One limitation of the described analysis is that it was based on non-exhaustive nutrient compositions, which means the procedure can be improved by increasing the number of dietary constituents. Given a suitable sample size, the more complete the nutrient compositions, the more accurate the calculation of the food scores, and the more finely adjusted the balance-related associations.
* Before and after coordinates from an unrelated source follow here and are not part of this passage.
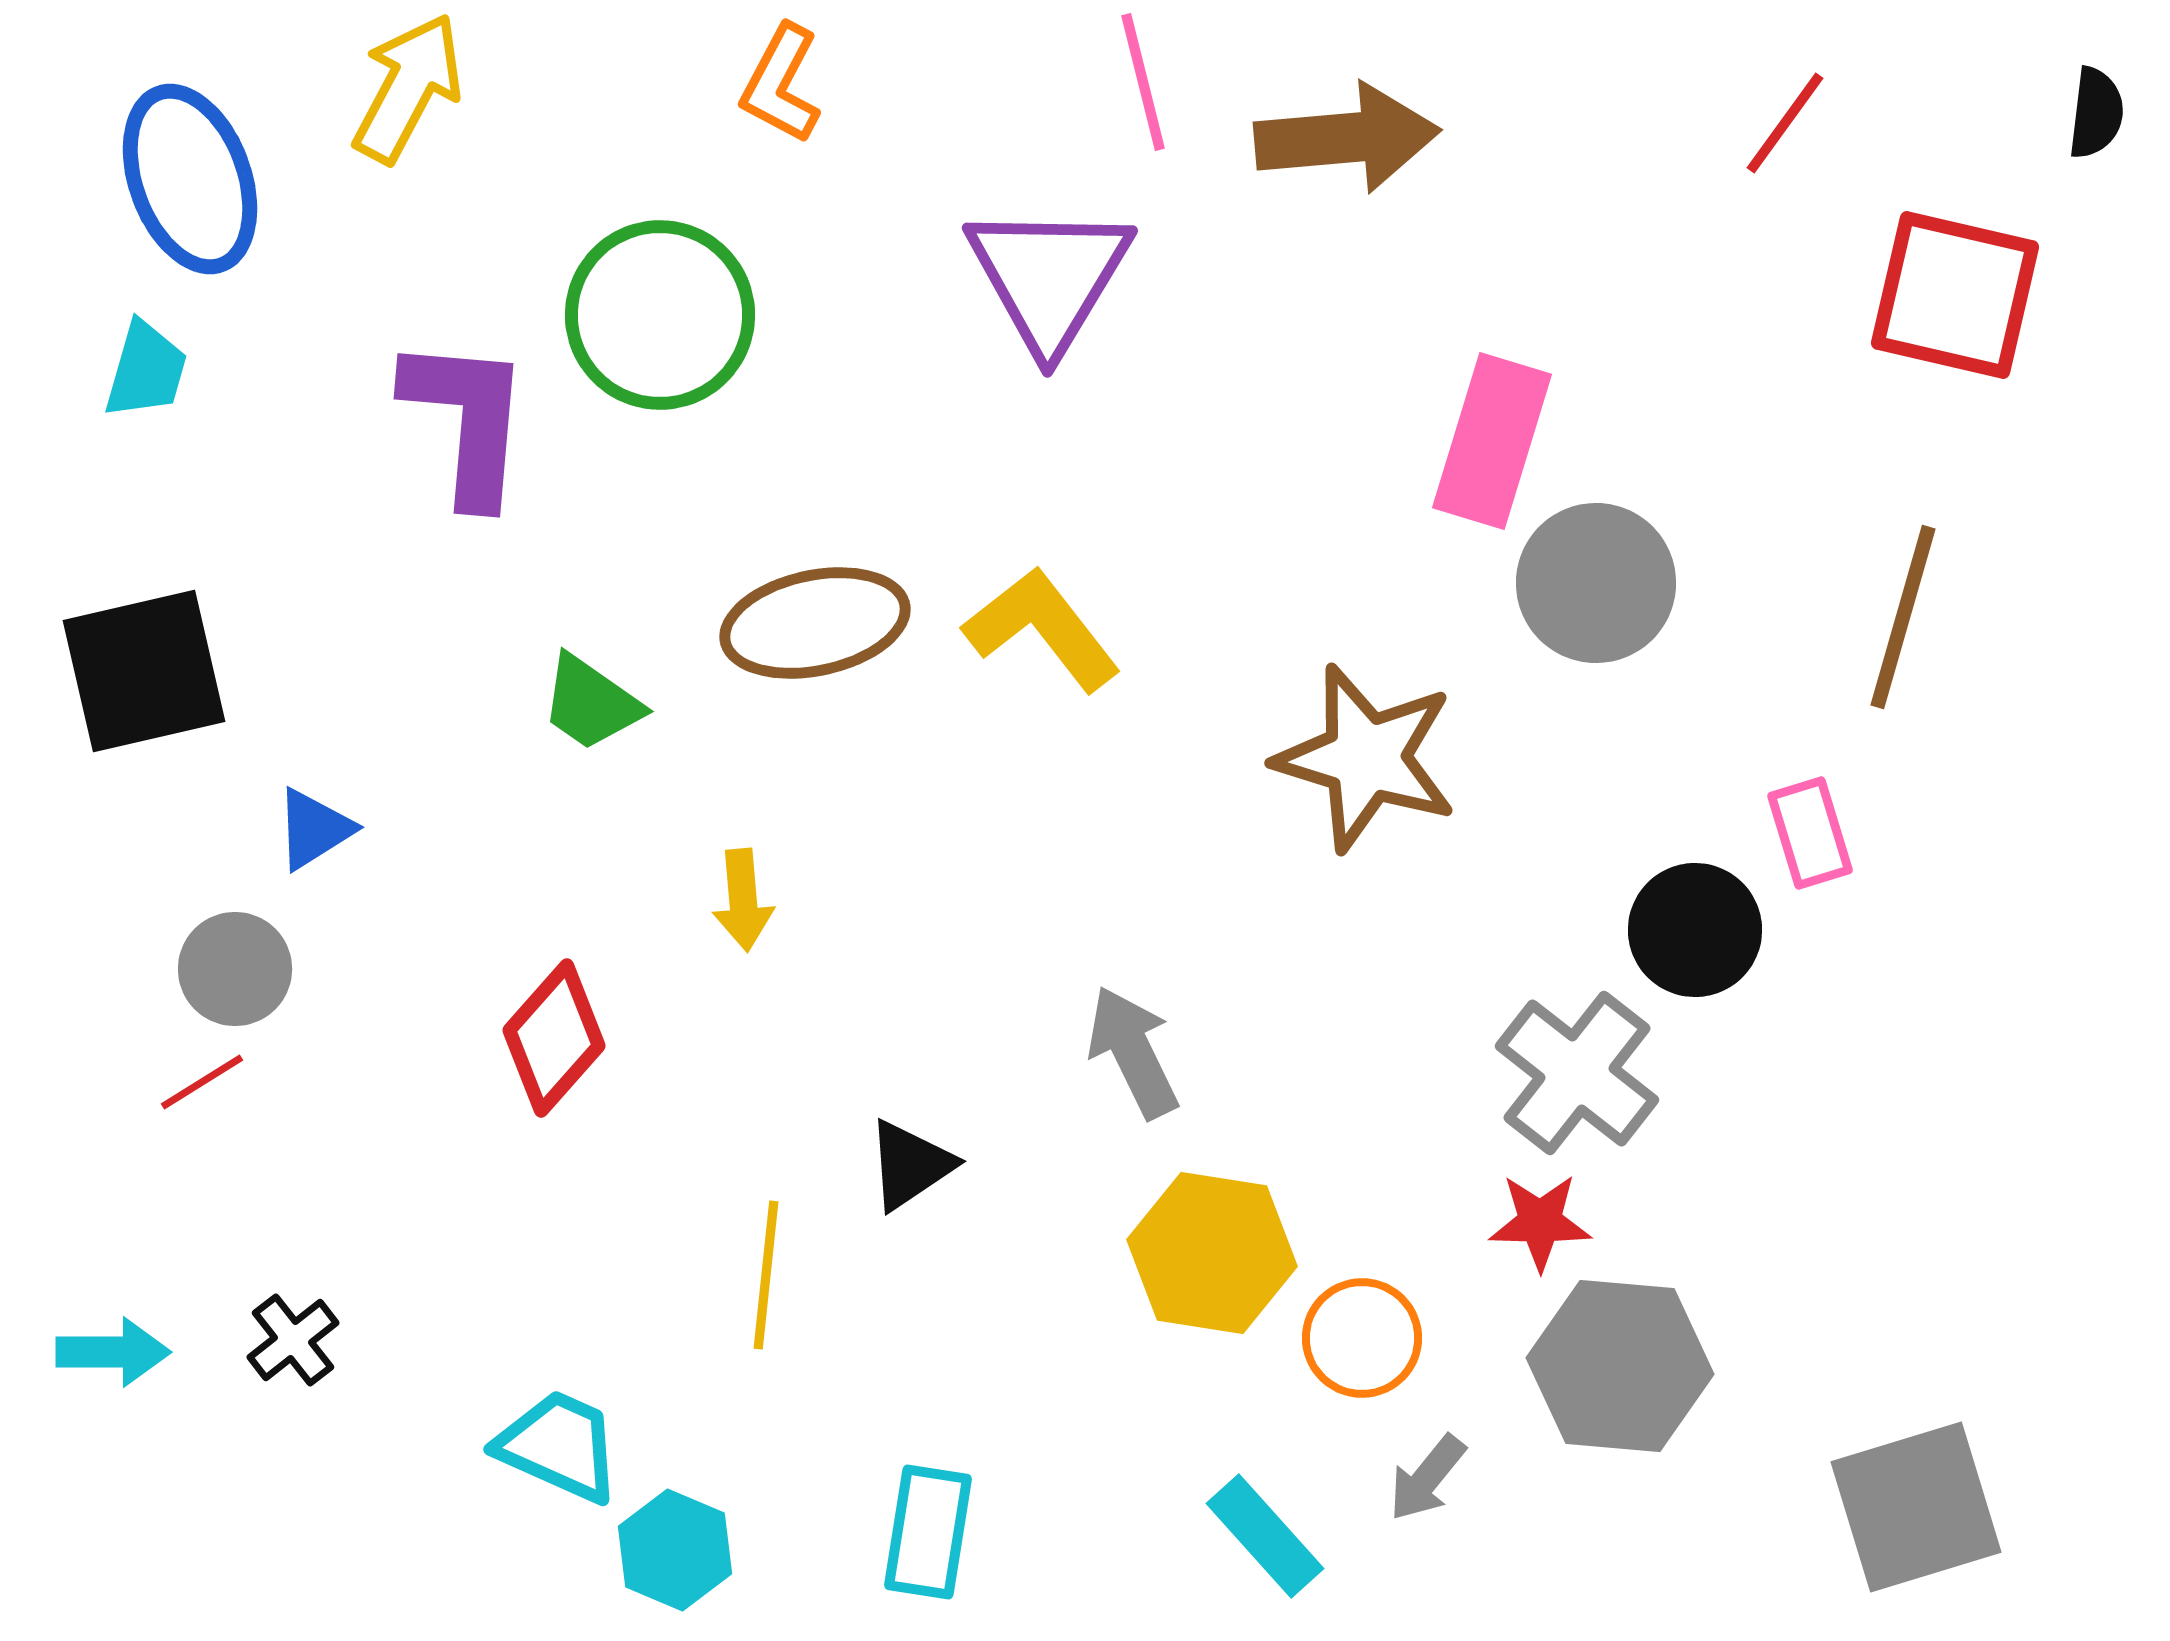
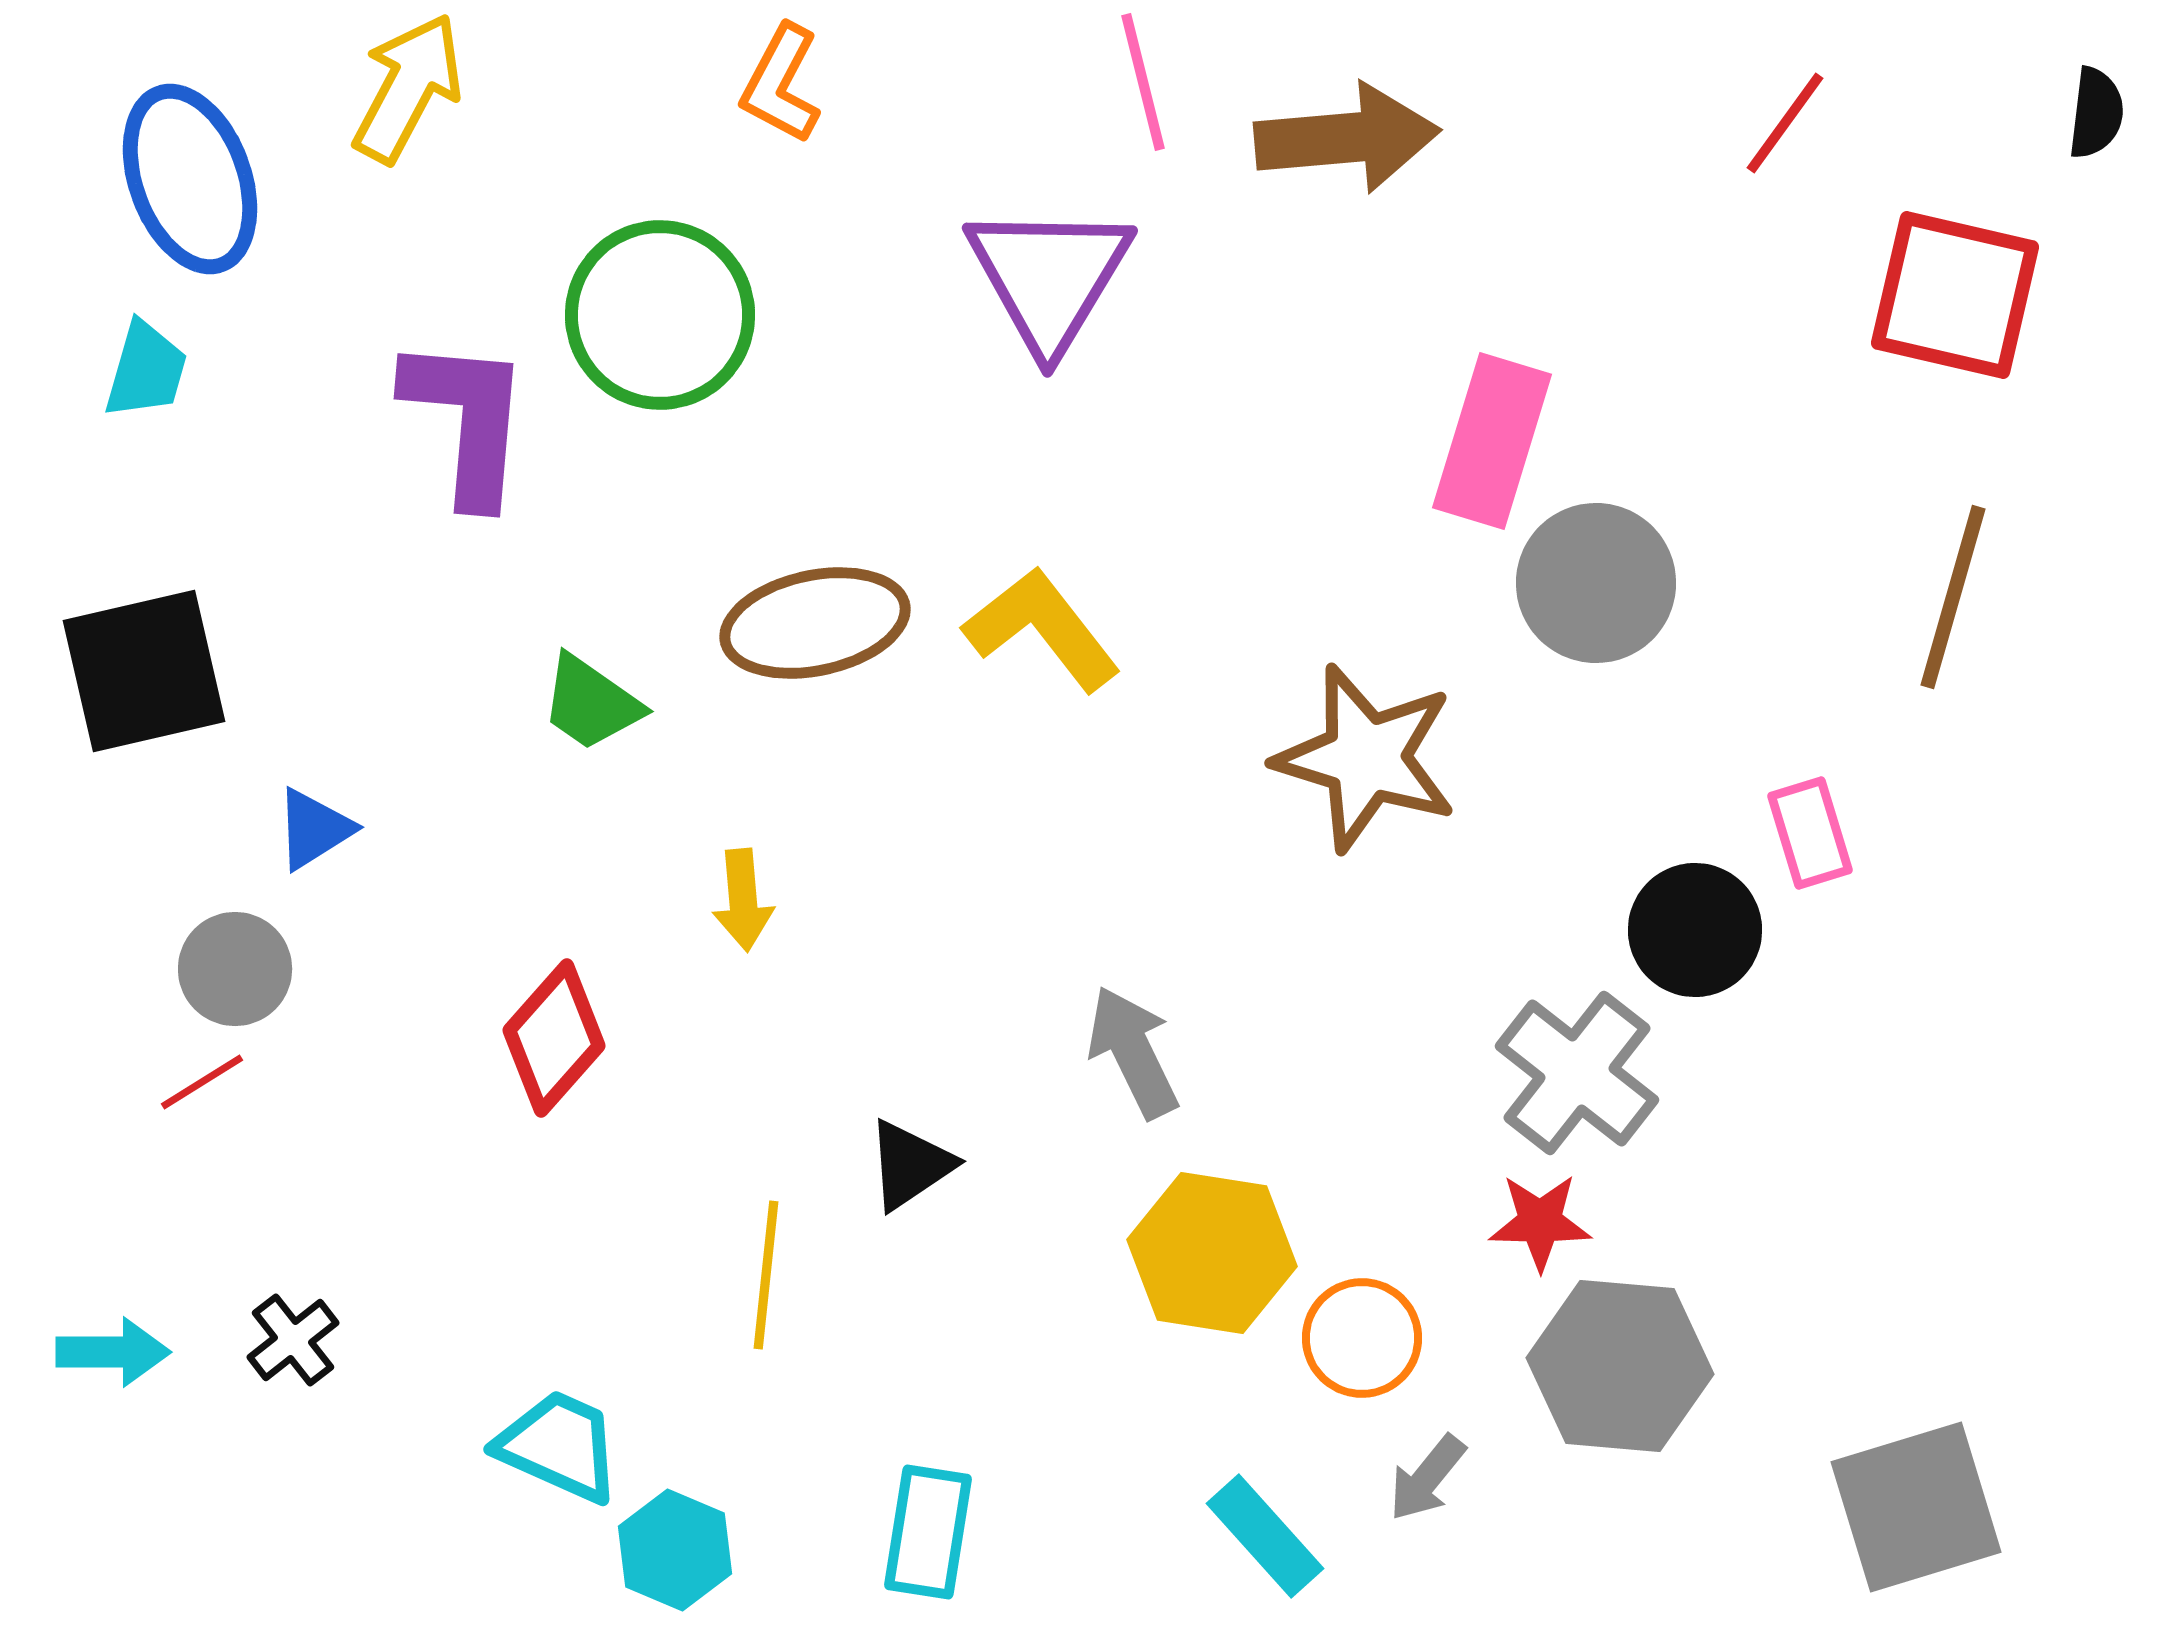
brown line at (1903, 617): moved 50 px right, 20 px up
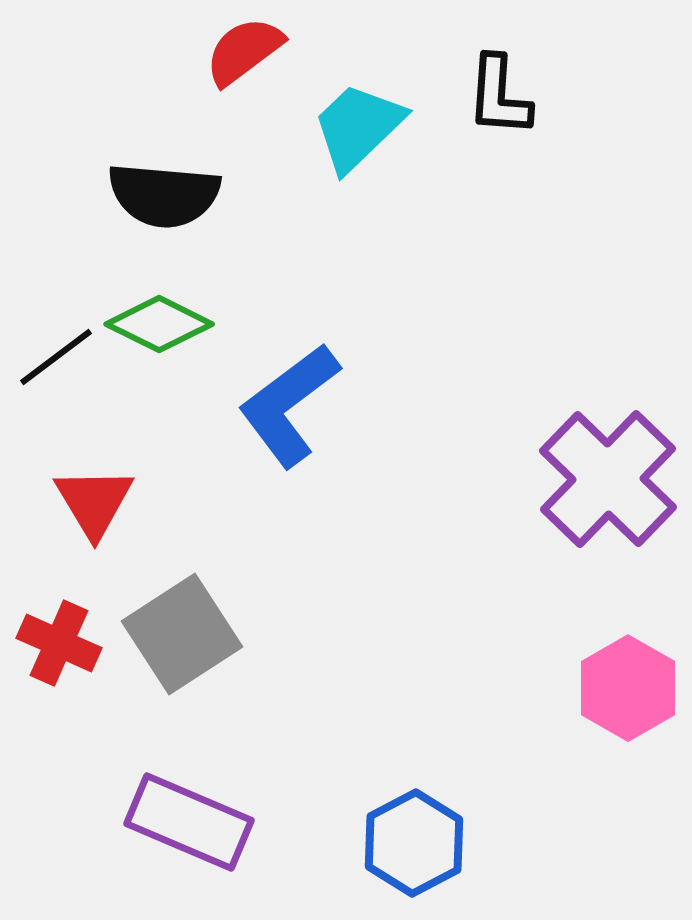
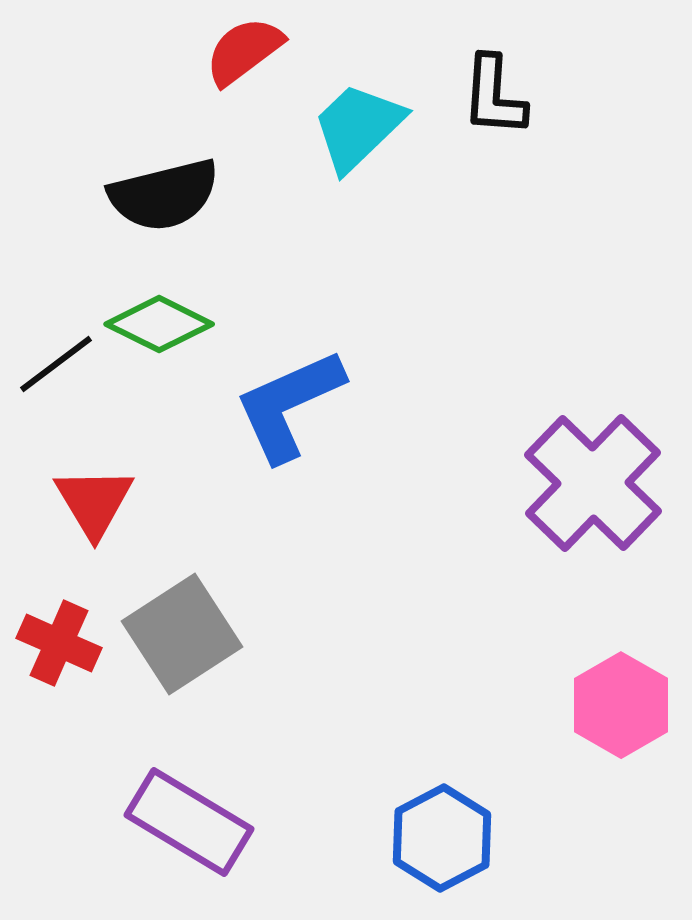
black L-shape: moved 5 px left
black semicircle: rotated 19 degrees counterclockwise
black line: moved 7 px down
blue L-shape: rotated 13 degrees clockwise
purple cross: moved 15 px left, 4 px down
pink hexagon: moved 7 px left, 17 px down
purple rectangle: rotated 8 degrees clockwise
blue hexagon: moved 28 px right, 5 px up
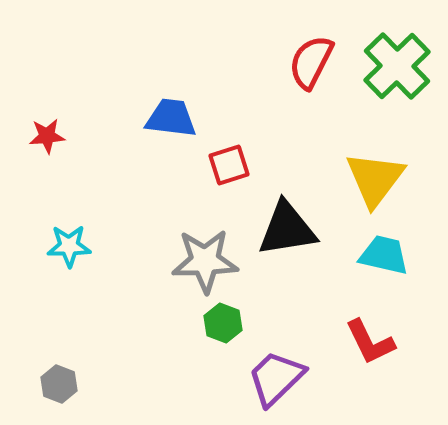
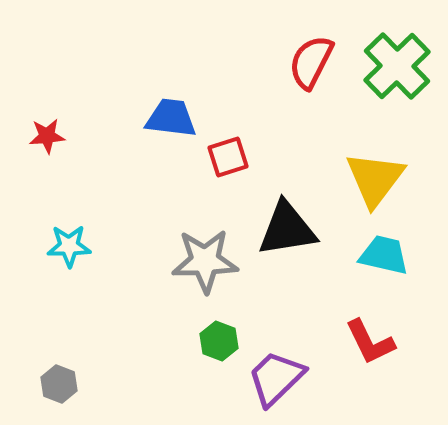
red square: moved 1 px left, 8 px up
green hexagon: moved 4 px left, 18 px down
In summary, this note describes an integrated approach to investigating the effects of diet on health that has the advantage of being based on the compositional nature of dietary data. Isocaloric association estimates concerning nutrient balances can be extensively and finely adjusted by means of models that include terms for log-ratios expressing the proportional relationships among all of the components of a diet. Furthermore, the procedure allows the definition of food scores that are unrelated to a subject’s dietary habits and based on the intrisic proprieties of the food themselves and, as the scores indicate the potential influence of foods on health outcomes, they may have important implications for professionals making public health recommendations and giving dietary advice.
Data Availability
All data produced in the present study are available upon reasonable request to the authors
Funding
None.
Conflict of interest
None.
Figure legend
Weighted averages of the regression coefficients representing estimates of the association between dietary nutrient balances and serum uric acid levels. The weights are given by the nutrient balances within each food, and are inversely related to the variance of the regression coefficient estimates.